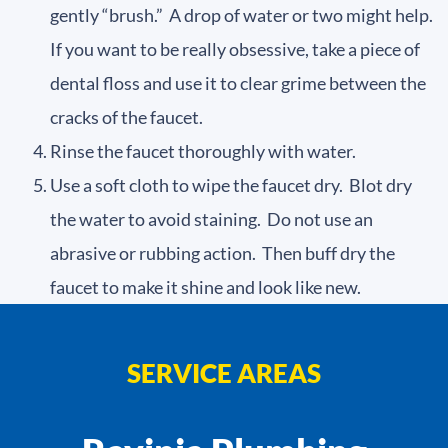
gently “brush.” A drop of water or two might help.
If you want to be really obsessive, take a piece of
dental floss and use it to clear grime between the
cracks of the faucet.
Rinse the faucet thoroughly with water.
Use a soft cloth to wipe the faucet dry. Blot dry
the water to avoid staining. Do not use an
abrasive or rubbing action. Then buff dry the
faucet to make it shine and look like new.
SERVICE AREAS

==

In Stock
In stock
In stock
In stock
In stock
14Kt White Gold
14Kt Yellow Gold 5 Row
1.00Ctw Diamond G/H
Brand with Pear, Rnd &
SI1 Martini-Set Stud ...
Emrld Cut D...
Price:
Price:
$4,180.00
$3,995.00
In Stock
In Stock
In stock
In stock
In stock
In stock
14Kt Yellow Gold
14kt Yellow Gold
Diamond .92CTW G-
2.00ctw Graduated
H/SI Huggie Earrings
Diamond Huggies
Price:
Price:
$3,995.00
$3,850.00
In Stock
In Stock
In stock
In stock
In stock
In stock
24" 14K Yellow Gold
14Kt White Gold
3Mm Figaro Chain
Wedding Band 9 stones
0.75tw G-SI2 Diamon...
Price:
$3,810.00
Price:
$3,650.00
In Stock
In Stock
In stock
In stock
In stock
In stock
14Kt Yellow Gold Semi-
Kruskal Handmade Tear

Action item:
After locating the line with "two might help." above, return that line and every later line through the one with "Use a soft cloth", word for word and with nothing else.

Written response:
gently “brush.” A drop of water or two might help.
If you want to be really obsessive, take a piece of
dental floss and use it to clear grime between the
cracks of the faucet.
Rinse the faucet thoroughly with water.
Use a soft cloth to wipe the faucet dry. Blot dry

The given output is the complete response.